桜の森の満開の下(5/30) - ブンゴウメール
ブンゴウメール
(685字。目安の読了時間:2分)
彼は威張りかえって肩を張って、前の山、後の山、右の山、左の山、ぐるりと一廻転して女に見せて、
「これだけの山という山がみんな俺のものなんだぜ」
と言いましたが、女はそんなことにはてんで取りあいません。
彼は意外に又残念で、
「いいかい。お前の目に見える山という山、木という木、谷という谷、その谷からわく雲まで、みんな俺のものなんだぜ」
「早く歩いておくれ。私はこんな岩コブだらけの崖の下にいたくないのだから」
「よし、よし。

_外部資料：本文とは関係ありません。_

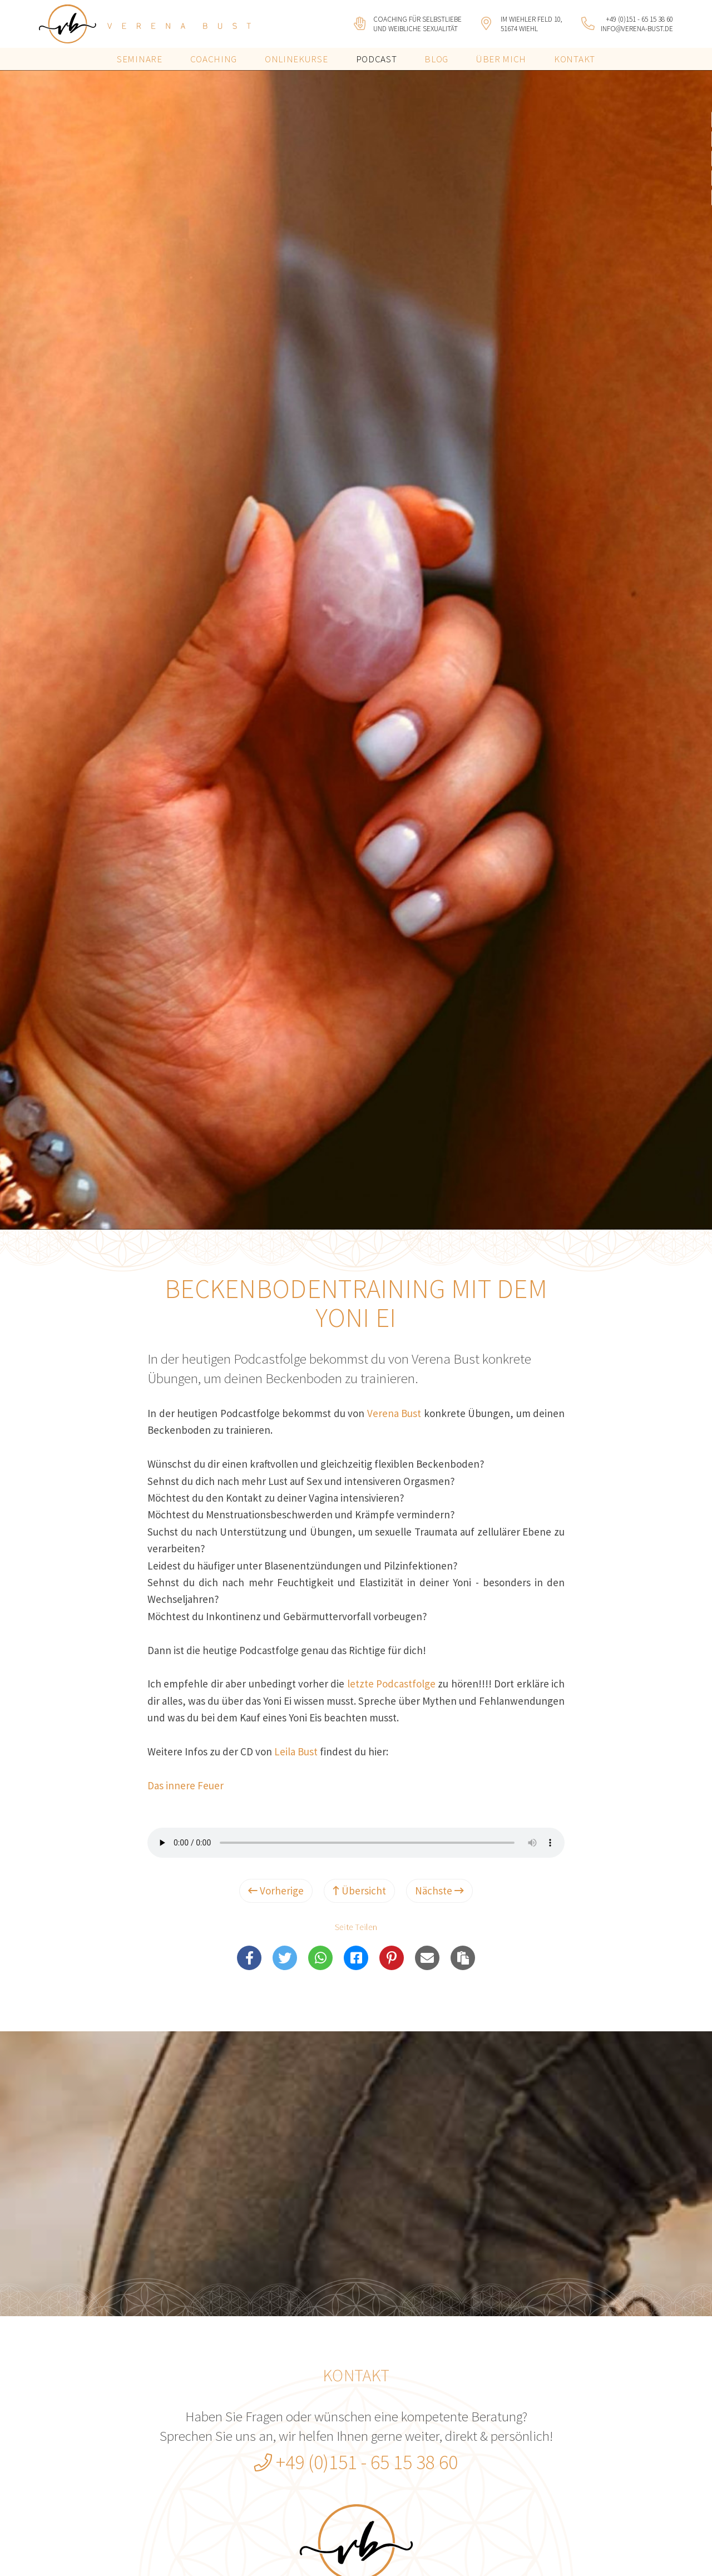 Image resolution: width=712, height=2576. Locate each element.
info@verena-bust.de (637, 28)
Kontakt (574, 59)
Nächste (439, 1890)
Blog (436, 59)
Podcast (376, 59)
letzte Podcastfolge (391, 1683)
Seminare (139, 59)
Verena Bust (394, 1413)
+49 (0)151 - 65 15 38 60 (639, 19)
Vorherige (276, 1890)
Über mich (501, 59)
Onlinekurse (296, 59)
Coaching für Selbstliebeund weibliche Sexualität (417, 23)
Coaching (213, 59)
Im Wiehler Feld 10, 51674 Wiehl (531, 23)
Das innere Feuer (185, 1785)
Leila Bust (296, 1751)
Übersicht (359, 1890) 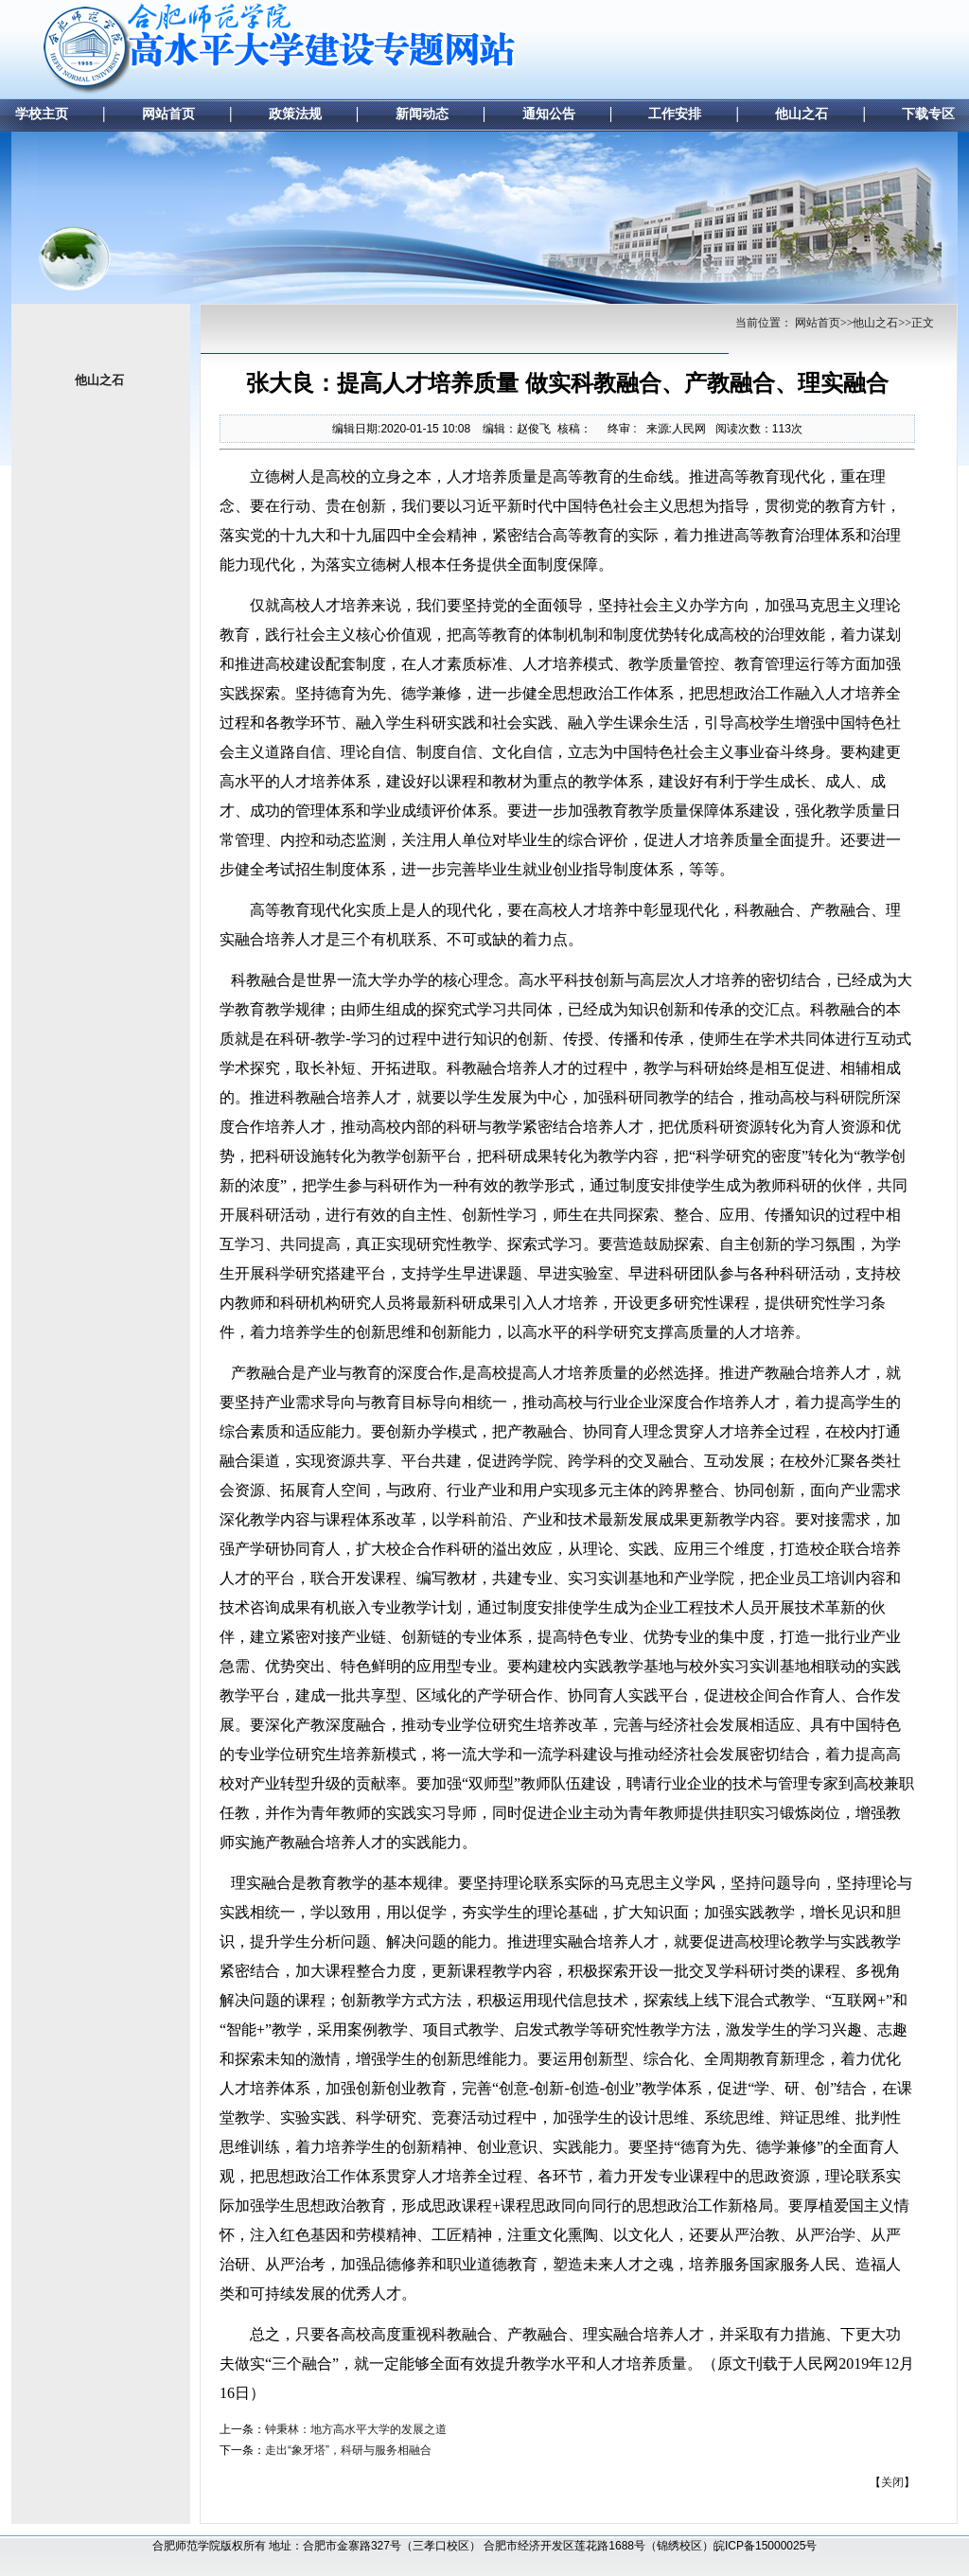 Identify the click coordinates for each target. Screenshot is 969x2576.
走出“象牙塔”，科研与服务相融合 (348, 2450)
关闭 (892, 2482)
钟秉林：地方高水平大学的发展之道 (356, 2429) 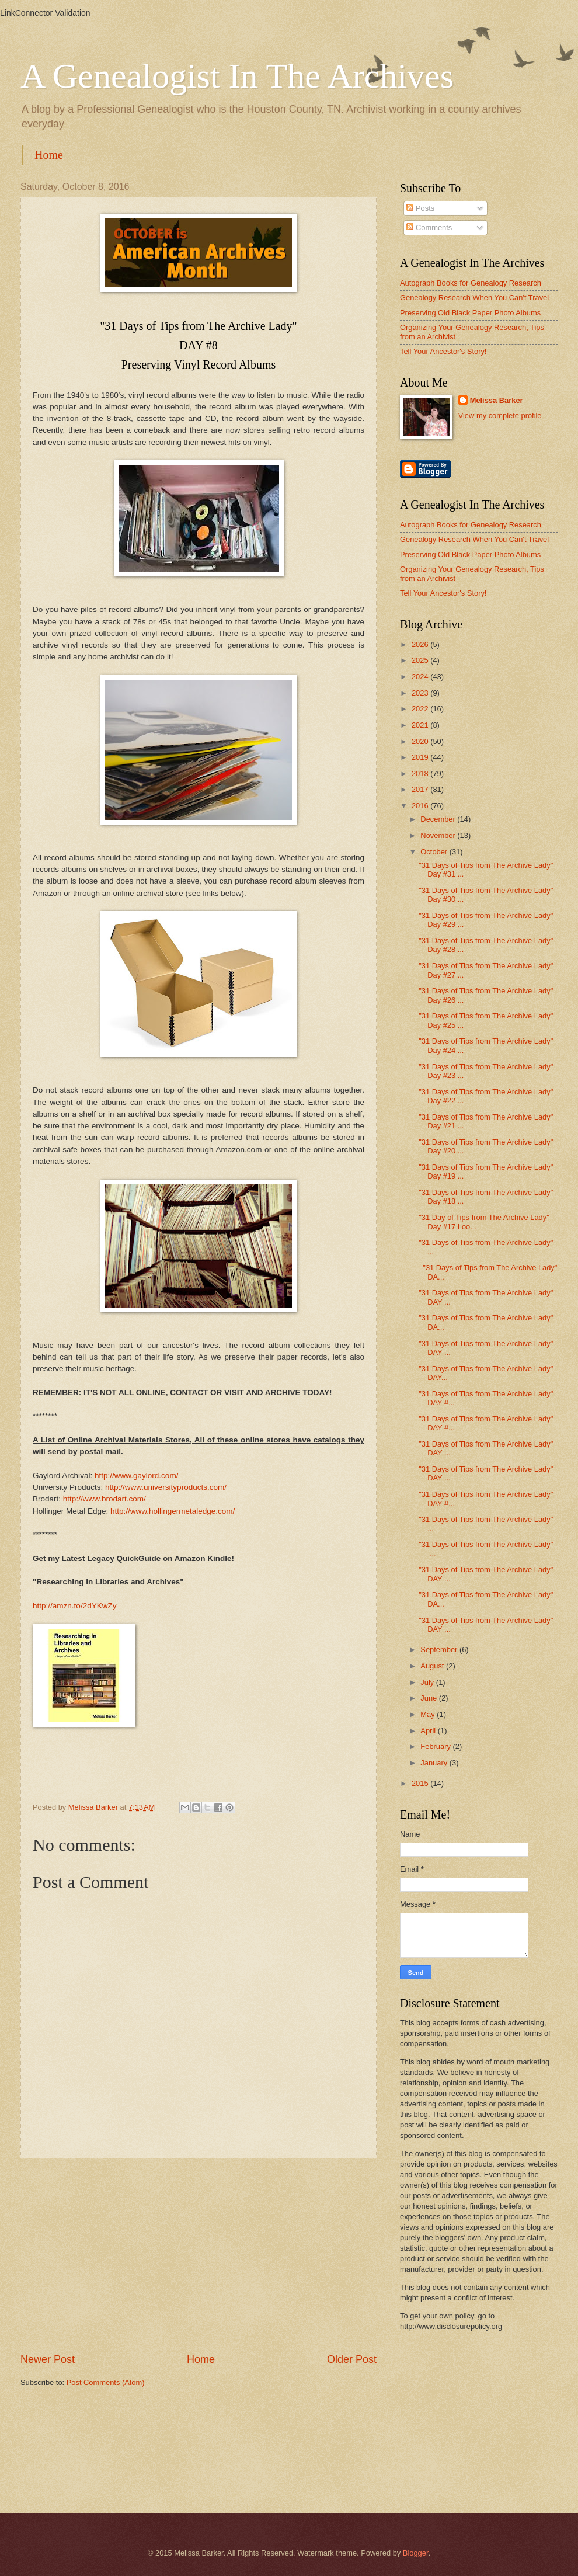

今にうちにつくと飛びきりの御馳走をこしらえてやるよ」
「お前はもっと急げないのかえ。走っておくれ」
「なかなかこの坂道は俺が一人でもそうは駈けられない難所だよ」
「お前も見かけによらない意気地なしだねえ。私としたことが、とんだ甲斐性なしの女房になってしまった。ああ、ああ。これから何をたよりに暮したらいいのだろう」
「なにを馬鹿な。これぐらいの坂道が」
「アア、もどかしいねえ。お前はもう疲れたのかえ」
「馬鹿なことを。この坂道をつきぬけると、鹿もかなわぬように走ってみせるから」
「でもお前の息は苦しそうだよ。顔色が青いじゃないか」
「なんでも物事の始めのうちはそういうものさ。今に勢いのはずみがつけば、お前が背中で目を廻すぐらい速く走るよ」
けれども山賊は身体が節々からバラバラに分かれてしまったように疲れていました。
そしてわが家の前へ辿りついたときには目もくらみ耳もなり嗄れ声のひときれをふりしぼる力もありません。
家の中から七人の女房が迎えに出てきましたが、山賊は石のようにこわばった身体をほぐして背中の女を下すだけで勢一杯でした。